New project to offer affordable loans to micro, small enterprises

Last Updated on Saturday, 26 December 2015, 21:00 by GxMedia

A section of the gathering of stakeholders at the Micro and Small Enterprise (MSE) project launch at the Guyana International Conference Centre (GINA photo)

A project targeting micro and small enterprise development was launched today, offering loans that require interest rates below six percent and a grant as high as GUY$300,000 to assist start-up for expansion of existing businesses.

The project entitled Micro and Small Enterprise (MSE) Development and Building Alternative Livelihood for Vulnerable Groups is a collaborative effort of the Government through the Ministry of Tourism Industry and Commerce and the Inter American Development Bank (IDB).

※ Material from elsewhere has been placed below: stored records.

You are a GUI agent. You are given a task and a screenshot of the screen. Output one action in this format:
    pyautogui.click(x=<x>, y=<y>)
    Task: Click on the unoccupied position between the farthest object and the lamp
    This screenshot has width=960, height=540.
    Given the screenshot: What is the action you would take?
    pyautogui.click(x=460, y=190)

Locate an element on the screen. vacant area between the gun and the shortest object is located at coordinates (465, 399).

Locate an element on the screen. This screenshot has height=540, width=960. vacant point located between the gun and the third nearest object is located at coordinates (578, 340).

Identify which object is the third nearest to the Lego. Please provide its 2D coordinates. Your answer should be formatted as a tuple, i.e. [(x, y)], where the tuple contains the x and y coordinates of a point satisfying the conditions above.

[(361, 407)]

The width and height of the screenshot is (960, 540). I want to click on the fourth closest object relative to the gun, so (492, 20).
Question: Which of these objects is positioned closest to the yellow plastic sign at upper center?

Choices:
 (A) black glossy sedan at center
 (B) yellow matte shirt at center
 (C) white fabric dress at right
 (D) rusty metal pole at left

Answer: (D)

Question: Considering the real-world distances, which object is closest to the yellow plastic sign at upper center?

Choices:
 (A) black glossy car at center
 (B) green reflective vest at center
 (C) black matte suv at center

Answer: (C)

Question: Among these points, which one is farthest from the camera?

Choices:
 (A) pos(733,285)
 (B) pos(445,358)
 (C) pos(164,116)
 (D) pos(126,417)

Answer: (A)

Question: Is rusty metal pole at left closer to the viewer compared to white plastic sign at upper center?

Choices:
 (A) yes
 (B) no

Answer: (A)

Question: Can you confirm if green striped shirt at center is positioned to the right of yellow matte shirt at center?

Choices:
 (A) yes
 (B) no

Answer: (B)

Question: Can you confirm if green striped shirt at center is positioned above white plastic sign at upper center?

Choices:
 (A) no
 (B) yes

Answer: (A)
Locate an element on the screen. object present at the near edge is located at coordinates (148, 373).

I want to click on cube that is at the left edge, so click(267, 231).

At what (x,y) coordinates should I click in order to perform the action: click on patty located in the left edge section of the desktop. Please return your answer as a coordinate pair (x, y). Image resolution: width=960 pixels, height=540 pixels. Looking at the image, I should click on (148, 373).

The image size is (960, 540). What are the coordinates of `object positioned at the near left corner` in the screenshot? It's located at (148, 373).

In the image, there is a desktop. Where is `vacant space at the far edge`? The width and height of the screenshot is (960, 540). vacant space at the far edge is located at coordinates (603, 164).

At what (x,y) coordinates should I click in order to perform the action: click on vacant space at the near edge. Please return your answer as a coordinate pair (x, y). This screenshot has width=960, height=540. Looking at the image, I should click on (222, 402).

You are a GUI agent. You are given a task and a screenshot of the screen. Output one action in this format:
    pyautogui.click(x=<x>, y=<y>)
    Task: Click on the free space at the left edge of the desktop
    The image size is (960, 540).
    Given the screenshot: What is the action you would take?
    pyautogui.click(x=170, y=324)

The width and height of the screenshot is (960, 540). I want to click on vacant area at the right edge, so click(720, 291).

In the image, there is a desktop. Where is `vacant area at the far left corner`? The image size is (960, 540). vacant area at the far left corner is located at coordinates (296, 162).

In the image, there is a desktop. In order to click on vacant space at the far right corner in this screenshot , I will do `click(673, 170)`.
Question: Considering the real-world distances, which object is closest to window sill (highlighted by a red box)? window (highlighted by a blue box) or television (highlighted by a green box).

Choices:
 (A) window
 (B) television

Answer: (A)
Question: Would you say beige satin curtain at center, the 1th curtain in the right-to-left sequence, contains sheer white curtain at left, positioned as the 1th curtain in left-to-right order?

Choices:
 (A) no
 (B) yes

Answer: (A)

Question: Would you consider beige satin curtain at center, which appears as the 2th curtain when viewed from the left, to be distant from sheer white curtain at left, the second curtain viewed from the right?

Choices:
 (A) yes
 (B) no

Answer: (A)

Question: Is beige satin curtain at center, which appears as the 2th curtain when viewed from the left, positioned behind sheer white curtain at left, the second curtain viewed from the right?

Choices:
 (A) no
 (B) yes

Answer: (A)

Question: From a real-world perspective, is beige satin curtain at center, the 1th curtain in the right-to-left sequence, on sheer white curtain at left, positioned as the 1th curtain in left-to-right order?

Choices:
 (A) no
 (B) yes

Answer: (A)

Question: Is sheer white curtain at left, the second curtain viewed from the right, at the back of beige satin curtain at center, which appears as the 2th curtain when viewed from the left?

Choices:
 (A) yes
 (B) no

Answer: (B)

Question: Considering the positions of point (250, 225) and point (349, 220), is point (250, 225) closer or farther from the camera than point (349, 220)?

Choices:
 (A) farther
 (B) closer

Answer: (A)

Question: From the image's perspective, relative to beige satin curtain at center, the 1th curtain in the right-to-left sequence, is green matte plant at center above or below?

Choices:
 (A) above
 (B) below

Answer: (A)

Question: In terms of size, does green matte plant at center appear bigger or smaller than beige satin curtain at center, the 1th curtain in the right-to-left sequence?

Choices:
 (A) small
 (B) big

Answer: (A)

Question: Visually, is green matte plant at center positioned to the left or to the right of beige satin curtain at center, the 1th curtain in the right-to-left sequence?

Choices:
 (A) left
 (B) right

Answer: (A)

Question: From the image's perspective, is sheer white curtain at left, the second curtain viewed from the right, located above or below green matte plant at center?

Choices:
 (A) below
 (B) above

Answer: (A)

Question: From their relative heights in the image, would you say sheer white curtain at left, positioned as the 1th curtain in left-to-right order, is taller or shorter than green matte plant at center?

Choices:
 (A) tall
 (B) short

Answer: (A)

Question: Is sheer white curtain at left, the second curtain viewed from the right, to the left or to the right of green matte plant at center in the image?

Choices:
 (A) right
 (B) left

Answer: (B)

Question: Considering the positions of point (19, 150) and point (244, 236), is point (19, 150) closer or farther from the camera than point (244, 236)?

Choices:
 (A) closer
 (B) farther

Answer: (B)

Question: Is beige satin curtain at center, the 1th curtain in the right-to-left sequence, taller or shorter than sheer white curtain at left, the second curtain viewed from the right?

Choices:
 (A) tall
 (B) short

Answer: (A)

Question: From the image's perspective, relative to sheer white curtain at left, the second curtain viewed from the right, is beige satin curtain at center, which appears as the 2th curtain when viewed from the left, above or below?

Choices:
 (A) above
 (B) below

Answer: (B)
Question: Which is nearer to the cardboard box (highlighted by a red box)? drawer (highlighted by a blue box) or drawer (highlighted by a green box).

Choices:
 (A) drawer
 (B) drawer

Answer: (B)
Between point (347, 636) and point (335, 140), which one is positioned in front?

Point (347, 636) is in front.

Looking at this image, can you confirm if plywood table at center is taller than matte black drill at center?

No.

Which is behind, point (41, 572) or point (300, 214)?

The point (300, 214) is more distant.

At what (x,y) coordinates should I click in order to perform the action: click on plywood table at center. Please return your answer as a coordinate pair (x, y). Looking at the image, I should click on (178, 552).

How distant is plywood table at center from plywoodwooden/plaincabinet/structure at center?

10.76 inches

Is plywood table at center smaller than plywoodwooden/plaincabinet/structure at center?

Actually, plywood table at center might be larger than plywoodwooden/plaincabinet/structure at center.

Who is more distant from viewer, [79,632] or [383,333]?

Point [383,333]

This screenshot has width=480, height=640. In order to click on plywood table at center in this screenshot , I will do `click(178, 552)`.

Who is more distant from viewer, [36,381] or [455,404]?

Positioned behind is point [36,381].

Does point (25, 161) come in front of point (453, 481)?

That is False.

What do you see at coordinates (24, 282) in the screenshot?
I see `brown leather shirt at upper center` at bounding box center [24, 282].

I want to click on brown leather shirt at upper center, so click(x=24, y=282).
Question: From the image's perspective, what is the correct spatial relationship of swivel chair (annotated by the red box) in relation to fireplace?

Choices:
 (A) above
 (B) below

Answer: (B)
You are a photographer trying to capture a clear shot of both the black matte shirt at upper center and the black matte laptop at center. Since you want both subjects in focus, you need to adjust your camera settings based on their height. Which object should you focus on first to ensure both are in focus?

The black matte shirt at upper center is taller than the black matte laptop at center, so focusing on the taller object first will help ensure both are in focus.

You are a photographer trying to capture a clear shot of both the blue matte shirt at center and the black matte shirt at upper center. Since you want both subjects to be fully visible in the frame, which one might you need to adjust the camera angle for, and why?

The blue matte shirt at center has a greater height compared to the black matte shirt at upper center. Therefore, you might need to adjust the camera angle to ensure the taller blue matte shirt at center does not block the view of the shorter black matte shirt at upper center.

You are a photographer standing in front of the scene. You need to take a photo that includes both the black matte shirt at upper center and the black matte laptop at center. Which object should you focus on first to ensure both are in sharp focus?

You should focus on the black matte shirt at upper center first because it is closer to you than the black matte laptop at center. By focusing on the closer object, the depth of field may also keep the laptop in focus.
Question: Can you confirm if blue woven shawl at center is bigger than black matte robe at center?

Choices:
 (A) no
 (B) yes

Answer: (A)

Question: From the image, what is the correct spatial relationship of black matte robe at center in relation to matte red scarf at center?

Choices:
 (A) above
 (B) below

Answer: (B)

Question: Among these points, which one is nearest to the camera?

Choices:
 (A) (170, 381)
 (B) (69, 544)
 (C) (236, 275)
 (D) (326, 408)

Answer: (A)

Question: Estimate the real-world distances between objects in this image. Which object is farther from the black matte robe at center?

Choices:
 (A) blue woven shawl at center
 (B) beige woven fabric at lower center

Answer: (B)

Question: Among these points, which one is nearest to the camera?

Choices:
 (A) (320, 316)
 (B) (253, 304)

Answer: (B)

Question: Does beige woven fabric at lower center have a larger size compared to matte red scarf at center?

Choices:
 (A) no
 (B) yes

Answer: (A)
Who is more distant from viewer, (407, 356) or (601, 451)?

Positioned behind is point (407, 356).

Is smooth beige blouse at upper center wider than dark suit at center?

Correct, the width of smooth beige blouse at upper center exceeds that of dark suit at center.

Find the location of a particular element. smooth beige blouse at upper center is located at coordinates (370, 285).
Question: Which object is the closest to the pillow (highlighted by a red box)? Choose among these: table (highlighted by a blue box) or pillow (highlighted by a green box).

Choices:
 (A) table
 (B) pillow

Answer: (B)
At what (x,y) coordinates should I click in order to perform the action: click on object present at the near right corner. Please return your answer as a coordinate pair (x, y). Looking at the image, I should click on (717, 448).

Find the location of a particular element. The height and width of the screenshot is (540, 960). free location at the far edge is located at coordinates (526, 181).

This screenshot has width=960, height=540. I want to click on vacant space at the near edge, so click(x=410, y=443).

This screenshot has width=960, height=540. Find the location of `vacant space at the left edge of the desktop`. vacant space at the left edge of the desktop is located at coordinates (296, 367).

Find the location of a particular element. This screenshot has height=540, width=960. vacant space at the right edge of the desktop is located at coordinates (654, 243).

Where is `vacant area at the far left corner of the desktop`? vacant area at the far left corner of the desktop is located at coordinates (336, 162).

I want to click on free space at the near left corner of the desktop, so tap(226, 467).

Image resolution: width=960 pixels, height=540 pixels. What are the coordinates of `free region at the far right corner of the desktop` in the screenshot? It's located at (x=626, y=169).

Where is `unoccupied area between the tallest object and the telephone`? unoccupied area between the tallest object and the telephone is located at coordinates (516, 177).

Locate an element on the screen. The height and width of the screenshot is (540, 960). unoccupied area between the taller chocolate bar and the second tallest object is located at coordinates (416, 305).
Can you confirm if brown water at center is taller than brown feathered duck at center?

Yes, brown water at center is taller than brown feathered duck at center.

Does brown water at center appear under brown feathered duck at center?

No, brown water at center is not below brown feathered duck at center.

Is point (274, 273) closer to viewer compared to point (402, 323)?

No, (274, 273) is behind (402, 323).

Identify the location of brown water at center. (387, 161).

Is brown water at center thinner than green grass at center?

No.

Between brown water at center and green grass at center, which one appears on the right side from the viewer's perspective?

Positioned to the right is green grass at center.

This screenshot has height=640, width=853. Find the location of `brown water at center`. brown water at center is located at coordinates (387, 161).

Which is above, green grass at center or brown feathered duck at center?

The areas targeted cut across 11 sectors with the majority conforming to priorities under Guyana’s revolutionary Low Carbon Development Strategy (LCDS). Among them are fruit and vegetable farming, processing, aquaculture, eco tourism, sustainable forestry and wood processing, business processing and outsourcing and bio-ethanol.

The Small Business Bureau (SBB) within the Ministry will be the agency executing the US$10M project. The funding was made possible through the Guyana/Norway forest carbon partnership agreement.

An initial tranche of US$5M will be released from the Guyana Redd Investment Fund (GRIF) during the first two years, and it is expected that an approximate 2,200 jobs will be sustained.

Loans can be accessed at the Guyana Bank for Trade and Industry (GBTI), Republic Bank and the Institute for Private Enterprise Development (IPED) through an interest subsidy and support for a portion of the collateral required.

President Donald Ramotar who attended Monday’s launch said the initiative is important to both small business enterprise development and aspects of Guyana’s economy where small entrepreneurs have made significant contributions.

As he compared large and small businesses, President Ramotar was of the view that the latter is in a more advantageous position.

“Being small gives you the possibility to be flexible and allows them to take decisions more quickly… they also have a much smaller overhead cost which allows them to provide goods and services to the customers at large, to big businesses and to government at cheaper costs,” President Ramotar said during his remarks at the Guyana International Conference Centre (GICC).

The Government has long recognised the pivotal role small and medium-sized enterprises play in grassroot economic opportunities, supporting income generating ventures, improving livelihoods, enhancing productivity and stimulating competitiveness.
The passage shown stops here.